When Smith and Carlos left the podium, they were booed by the crowd. Avery Brundage (1887-1975), president of the International Olympic Committee, ordered both suspended from the team and banned them from the Olympic Village. At first, the US Olympic Committee refused but later expelled them from the Games because Brundage threatened to ban the entire US track team. The same Brundage, by the way, had made no objections against Nazi salutes when he was president of the US Olympic Committee in 1936. Smith and Carlos were highly criticised, media coverage was negative and their families received death threats (via). Peter Norman was reprimanded by the Australian media and the Australian Olympic authorities. In 1972, he was not sent to the Summer Olympics in Munich despite his qualifying times. Neither was another male sprinter sent there (via).
Decades later, in 2008, Smith and Carlos received the Arthur Ashe Courage Award which is part of the "Excellence in Sports Performance Yearly Award" for their action (in 2015 year, the award was given to Caitlyn Jenner for showing "courage to embrace a truth that had been hidden for years" (via)). Today, Smith and Carlos are honoured with statues, exhibitions, airbrush murals, films and songs (via).

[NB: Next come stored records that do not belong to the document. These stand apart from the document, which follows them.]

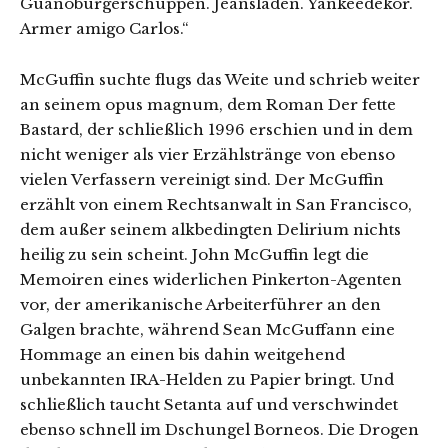
Guanoburgerschuppen. Jeansläden. Yankeedekor.
Armer amigo Carlos.“
McGuffin suchte flugs das Weite und schrieb weiter
an seinem opus magnum, dem Roman Der fette
Bastard, der schließlich 1996 erschien und in dem
nicht weniger als vier Erzählstränge von ebenso
vielen Verfassern vereinigt sind. Der McGuffin
erzählt von einem Rechtsanwalt in San Francisco,
dem außer seinem alkbedingten Delirium nichts
heilig zu sein scheint. John McGuffin legt die
Memoiren eines widerlichen Pinkerton-Agenten
vor, der amerikanische Arbeiterführer an den
Galgen brachte, während Sean McGuffann eine
Hommage an einen bis dahin weitgehend
unbekannten IRA-Helden zu Papier bringt. Und
schließlich taucht Setanta auf und verschwindet
ebenso schnell im Dschungel Borneos. Die Drogen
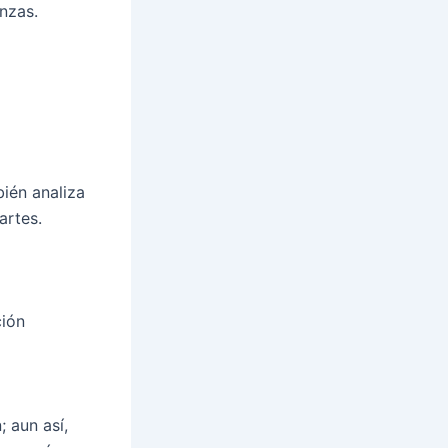
nzas.
ién analiza
artes.
ción
o
 aun así,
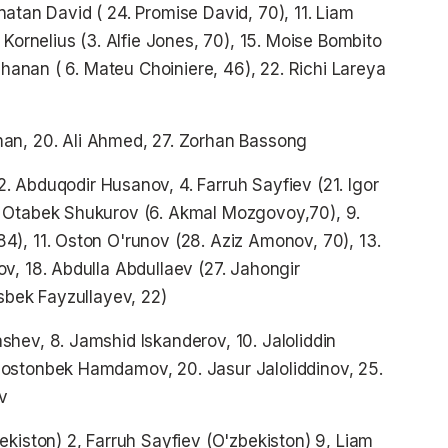
Jonatan David ( 24. Promise David, 70), 11. Liam
 Kornelius (3. Alfie Jones, 70), 15. Moise Bombito
uchanan ( 6. Mateu Choiniere, 46), 22. Richi Lareya
an, 20. Ali Ahmed, 27. Zorhan Bassong
. Abduqodir Husanov, 4. Farruh Sayfiev (21. Igor
. Otabek Shukurov (6. Akmal Mozgovoy,70), 9.
), 11. Oston O'runov (28. Aziz Amonov, 70), 13.
v, 18. Abdulla Abdullaev (27. Jahongir
osbek Fayzullayev, 22)
rgashev, 8. Jamshid Iskanderov, 10. Jaloliddin
Dostonbek Hamdamov, 20. Jasur Jaloliddinov, 25.
v
kiston) 2, Farruh Sayfiev (O'zbekiston) 9, Liam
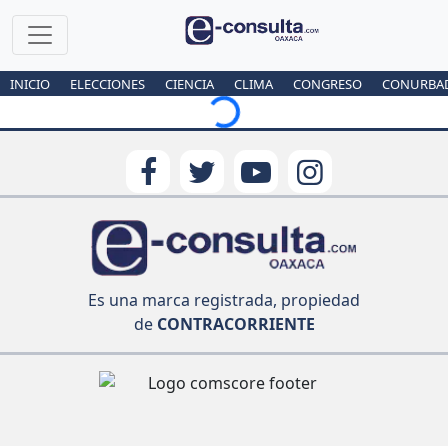
INICIO
ELECCIONES
CIENCIA
CLIMA
CONGRESO
CONURBA
Loading...
Es una marca registrada, propiedad
de
CONTRACORRIENTE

In 2012, the Australian Parliament decided to officially apologise for doing wrong to Peter Norman (via).
The Australian Parliament's apology:
"The order of the day having been read for the resumption of the debate on the motion of Dr Leigh - That this House:
(1) recognises the extraordinary athletic achievements of the late Peter Norman, who won the silver medal in the 200 metres sprint running event at the 1968 Mexico City Olympics, in a time of 20.06 seconds, which still stands as the Australian record;
(2) acknowledges the bravery of Peter Norman in donning an Olympic Project for Human Rights badge on the podium, in solidarity with African-American athletes Tommie Smith and John Carlos, who gave the ‘black power’ salute;
(3) apologises to Peter Norman for the wrong done by Australia in failing to send him to the 1972 Munich Olympics, despite repeatedly qualifying; and
(4) belatedly recognises the powerful role that Peter Norman played in furthering racial equality - Debate resumed by Dr Leigh who moved, by leave, as an amendment - Omit paragraph (3), substitute:
(3) apologises to Peter Norman for the treatment he received upon his return to Australia, and the failure to fully recognise his inspirational role before his untimely death in 2006; and Debate continued." (literally via)

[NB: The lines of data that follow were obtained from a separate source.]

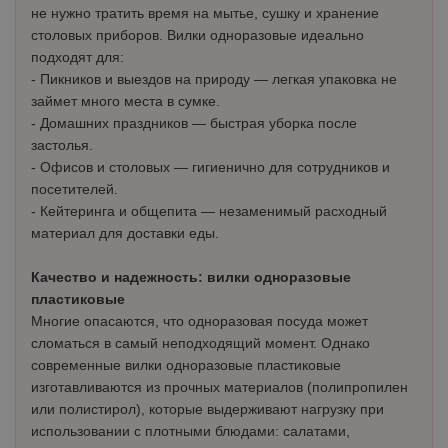
не нужно тратить время на мытье, сушку и хранение
столовых приборов. Вилки одноразовые идеально
подходят для:
- Пикников и выездов на природу — легкая упаковка не
займет много места в сумке.
- Домашних праздников — быстрая уборка после
застолья.
- Офисов и столовых — гигиенично для сотрудников и
посетителей.
- Кейтеринга и общепита — незаменимый расходный
материал для доставки еды.
Качество и надежность: вилки одноразовые
пластиковые
Многие опасаются, что одноразовая посуда может
сломаться в самый неподходящий момент. Однако
современные вилки одноразовые пластиковые
изготавливаются из прочных материалов (полипропилен
или полистирол), которые выдерживают нагрузку при
использовании с плотными блюдами: салатами,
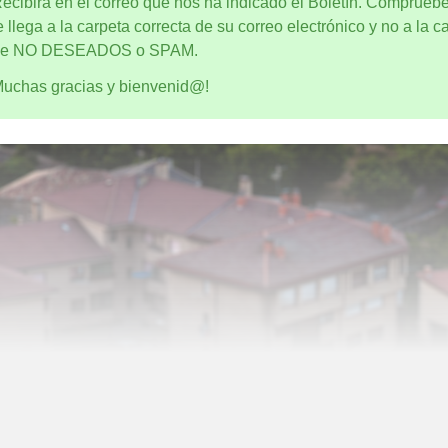
ecibirá en el correo que nos ha indicado el Boletín. Comprueb
e llega a la carpeta correcta de su correo electrónico y no a la c
e NO DESEADOS o SPAM.
uchas gracias y bienvenid@!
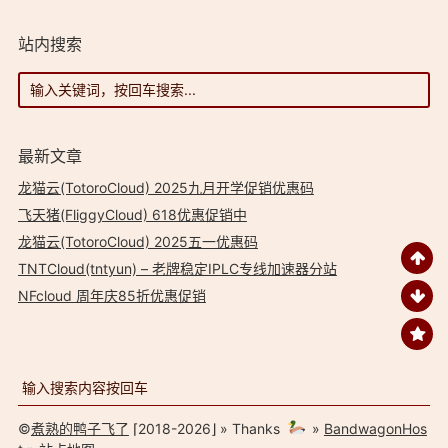
站内搜索
最新文章
龙猫云(TotoroCloud) 2025九月开学促销优惠码
飞天猪(FliggyCloud) 618优惠促销中
龙猫云(TotoroCloud) 2025五一优惠码
TNTCloud(tntyun) – 老牌稳定IPLC专线加速器分站
NFcloud 周年庆85折优惠促销
©
煮熟的鸭子飞了
⌈2018-2026⌋ » Thanks
»
BandwagonHos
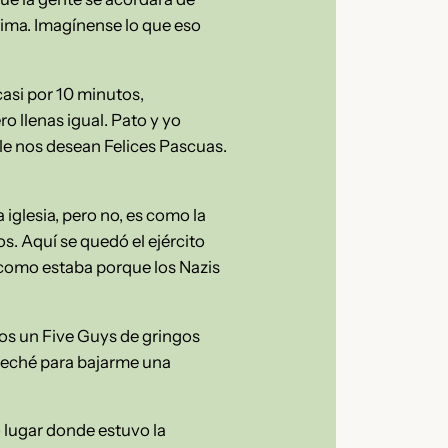
tima. Imagínense lo que eso
casi por 10 minutos,
o llenas igual. Pato y yo
lle nos desean Felices Pascuas.
glesia, pero no, es como la
s. Aquí se quedó el ejército
 como estaba porque los Nazis
os un Five Guys de gringos
veché para bajarme una
o lugar donde estuvo la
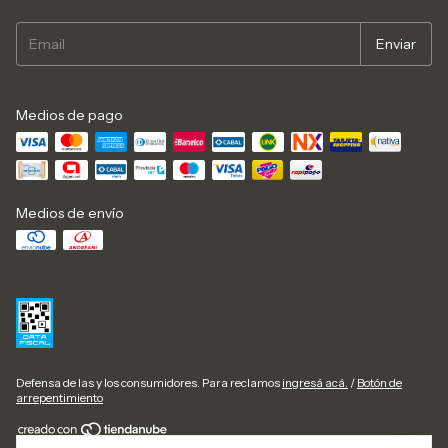
Medios de pago
Medios de envío
Defensa de las y los consumidores. Para reclamos
ingresá acá.
/
Botón de
arrepentimiento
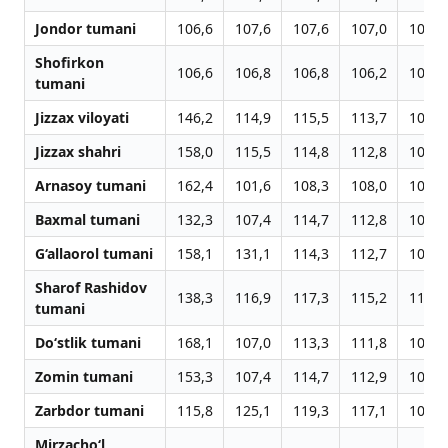
Jondor tumani
106,6
107,6
107,6
107,0
103,1
Shofirkon
106,6
106,8
106,8
106,2
102,4
tumani
Jizzax viloyati
146,2
114,9
115,5
113,7
109,1
Jizzax shahri
158,0
115,5
114,8
112,8
109,1
Arnasoy tumani
162,4
101,6
108,3
108,0
104,1
Baxmal tumani
132,3
107,4
114,7
112,8
109,1
G‘allaorol tumani
158,1
131,1
114,3
112,7
109,2
Sharof Rashidov
138,3
116,9
117,3
115,2
110,3
tumani
Do‘stlik tumani
168,1
107,0
113,3
111,8
108,3
Zomin tumani
153,3
107,4
114,7
112,9
108,9
Zarbdor tumani
115,8
125,1
119,3
117,1
109,0
Mirzacho‘l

"They asked Norman if he believed in human rights. He said he did. They asked him if he believed in God. Norman, who came from a Salvation Army background, said he believed strongly in God. We knew that what we were going to do was far greater than any athletic feat. He said, 'I'll stand with you'." Carlos said he expected to see fear in Norman's eyes. He didn't; "I saw love."
"There's no-one in the nation of Australia that should be honoured, recognised, appreciated more than Peter Norman for his humanitarian concerns, his character, his strength and his willingness to be a sacrificial lamb for justice."
"He was a devout Christian, raised in the Salvation Army [and] believed passionately in equality for all, regardless of colour, creed or religion – the Olympic code".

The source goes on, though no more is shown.